Deux ? On ne parle pourtant que d’un, souvenir d’une histoire sans doute embellie : rappelons-nous ! La scène se passe en 333 avant JC à Gordon, aujourd’hui Yassihüyük en Turquie. Là, un incroyable entrelac de cordes, le nœud gordien initial, est l’attraction du lieu. Il maintient, fermement attaché, un timon au char du roi de la contrée. Surtout, un oracle promet l’Asie à qui saura le démêler. Vient alors Alexandre, attiré non par l’ouvrage, mais bien sûr par l’oracle ! S’il n’est pas le premier à se lancer dans l’exercice, c’est le premier à choisir une solution directe : non pas détricoter les cordes, mais couper dans les difficultés. D’un coup d’épée, il tranche le nœud : c’était simple, mais pas prévu. Bien lui en prend : les prêtres, surpris, valident l’opération, donnant aux armes d’Alexandre la légitimité « mystique » qui leur manquait. L’énergie de ses troupes alors décuplée, l’Asie lui ouvre ses portes. Alexandre devient « le Grand » et entre dans la légende.

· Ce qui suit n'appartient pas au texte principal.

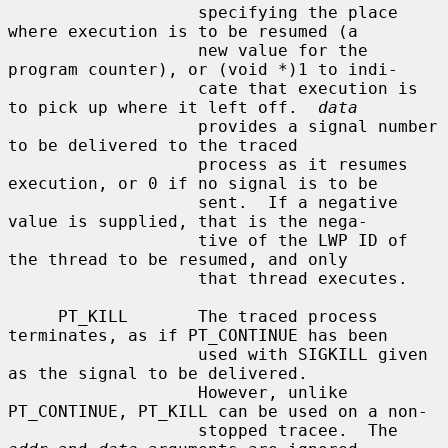
                   specifying the place 
where execution is to be resumed (a

                   new value for the 
program counter), or (void *)1 to indi-

                   cate that execution is 
to pick up where it left off.  
data
                   provides a signal number 
to be delivered to the traced

                   process as it resumes 
execution, or 0 if no signal is to be

                   sent.  If a negative 
value is supplied, that is the nega-

                   tive of the LWP ID of 
the thread to be resumed, and only

                   that thread executes.

     PT_KILL       The traced process 
terminates, as if PT_CONTINUE has been

                   used with SIGKILL given 
as the signal to be delivered.

                   However, unlike 
PT_CONTINUE, PT_KILL can be used on a non-

                   stopped tracee.  The 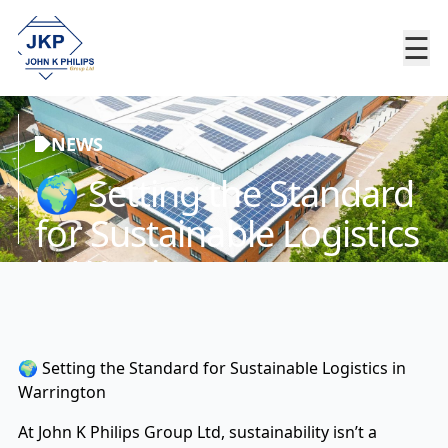
☰
NEWS
🌍 Setting the Standard
for Sustainable Logistics
in Warrington
🌍 Setting the Standard for Sustainable Logistics in
Warrington
At John K Philips Group Ltd, sustainability isn’t a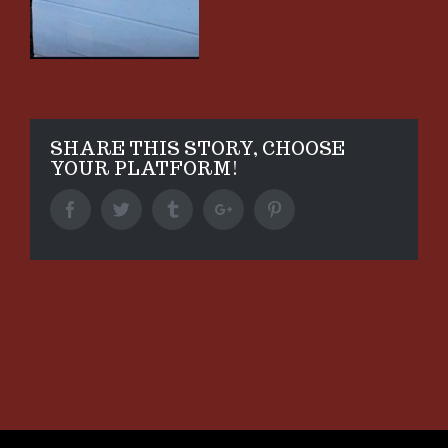
SHARE THIS STORY, CHOOSE
YOUR PLATFORM!
Facebook
Twitter
Tumblr
Google+
Pinterest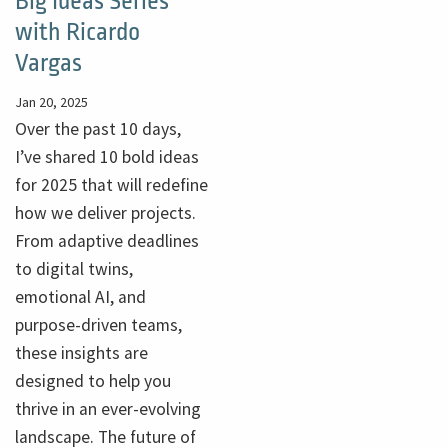
Big Ideas Series
with Ricardo
Vargas
Jan 20, 2025
Over the past 10 days,
I’ve shared 10 bold ideas
for 2025 that will redefine
how we deliver projects.
From adaptive deadlines
to digital twins,
emotional AI, and
purpose-driven teams,
these insights are
designed to help you
thrive in an ever-evolving
landscape. The future of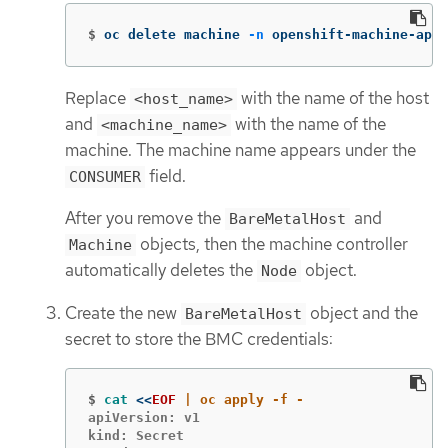
$
oc delete machine 
-n
 openshift-machine-api 
Replace
with the name of the host
<host_name>
and
with the name of the
<machine_name>
machine. The machine name appears under the
field.
CONSUMER
After you remove the
and
BareMetalHost
objects, then the machine controller
Machine
automatically deletes the
object.
Node
Create the new
object and the
BareMetalHost
secret to store the BMC credentials:
$
cat
<<
EOF
apiVersion: v1

kind: Secret
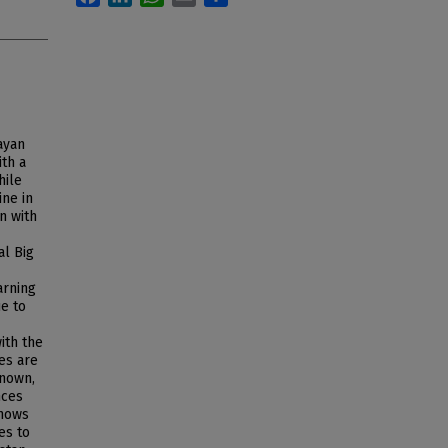
ayan
ith a
hile
ine in
n with
al Big
arning
ue to
ith the
res are
known,
nces
shows
es to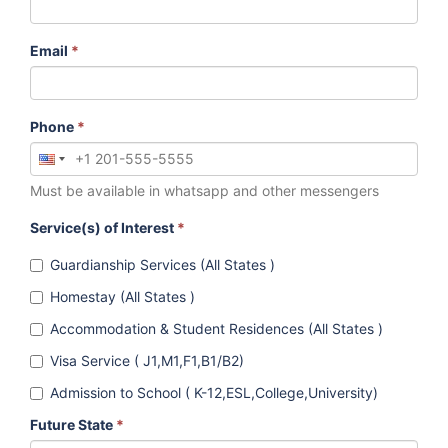
Email
*
Phone
*
Must be available in whatsapp and other messengers
Service(s) of Interest
*
Guardianship Services (All States )
Homestay (All States )
Accommodation & Student Residences (All States )
Visa Service ( J1,M1,F1,B1/B2)
Admission to School ( K-12,ESL,College,University)
Future State
*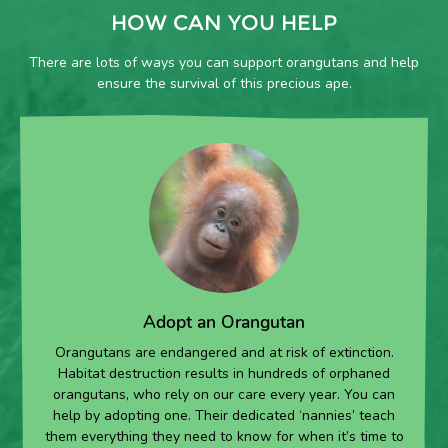
HOW CAN YOU HELP
There are lots of ways you can support orangutans and help
ensure the survival of this precious ape.
Adopt an Orangutan
Orangutans are endangered and at risk of extinction.
Habitat destruction results in hundreds of orphaned
orangutans, who rely on our care every year. You can
help by adopting one. Their dedicated ‘nannies’ teach
them everything they need to know for when it’s time to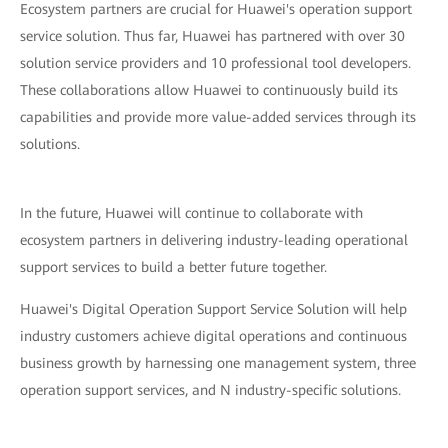
Ecosystem partners are crucial for Huawei's operation support
service solution. Thus far, Huawei has partnered with over 30
solution service providers and 10 professional tool developers.
These collaborations allow Huawei to continuously build its
capabilities and provide more value-added services through its
solutions.
In the future, Huawei will continue to collaborate with
ecosystem partners in delivering industry-leading operational
support services to build a better future together.
Huawei's Digital Operation Support Service Solution will help
industry customers achieve digital operations and continuous
business growth by harnessing one management system, three
operation support services, and N industry-specific solutions.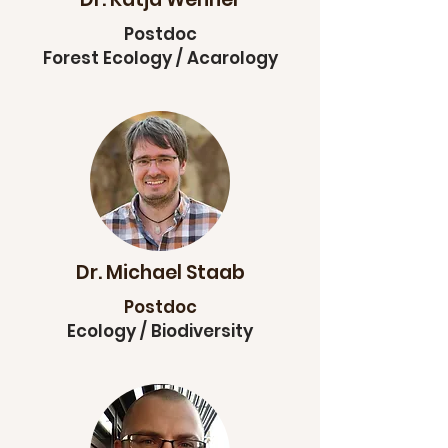
Postdoc
Forest Ecology / Acarology
Dr. Michael Staab
Postdoc
Ecology / Biodiversity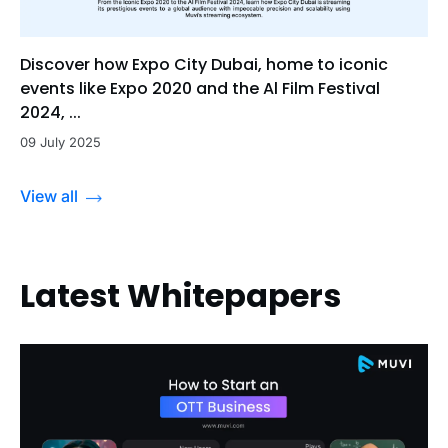
Discover how Expo City Dubai, home to iconic
events like Expo 2020 and the Al Film Festival
2024, ...
09 July 2025
View all
Latest Whitepapers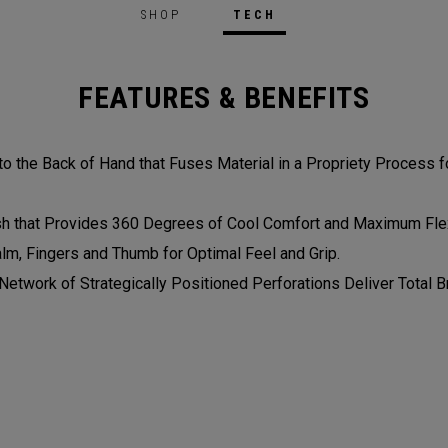
SHOP
TECH
FEATURES & BENEFITS
 the Back of Hand that Fuses Material in a Propriety Process fo
 that Provides 360 Degrees of Cool Comfort and Maximum Flexi
alm, Fingers and Thumb for Optimal Feel and Grip.
etwork of Strategically Positioned Perforations Deliver Total Br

Depuis, le nœud gordien n’est plus seul : d’autres nœuds n’ont cessé d’apparaître et de se complexifier, faute d’être tranchés, voire « tranchables ». Sommes-nous entrés dans un monde ingérable, combinaison de difficultés trop emmêlées et de dirigeants trop timorés ? Plus de nœuds, pas d’Alexandres ? Sauf si cette multiplicité ne dit pas tout.

Car oui, nous vivons avec de nouveaux nœuds : la crise des retraites en France, les problèmes récurrents de la zone euro, ceux croissants entre Chine et États-Unis, plus la guerre en Ukraine, plus le nœud mondial du dérèglement climatique, plus tant d’autres… d’autant qu’aucune solution simple n’apparaît, même pour un. Dans ce monde tout devient plus tendu, emmêlé, plus confus. Comme si cela ne suffisait pas, viennent s’ajouter les cordages des réseaux sociaux, avec leurs questions, intérêts, groupes de pression, exagérations et semi-vérités, qu’il faudra ensuite « checker ».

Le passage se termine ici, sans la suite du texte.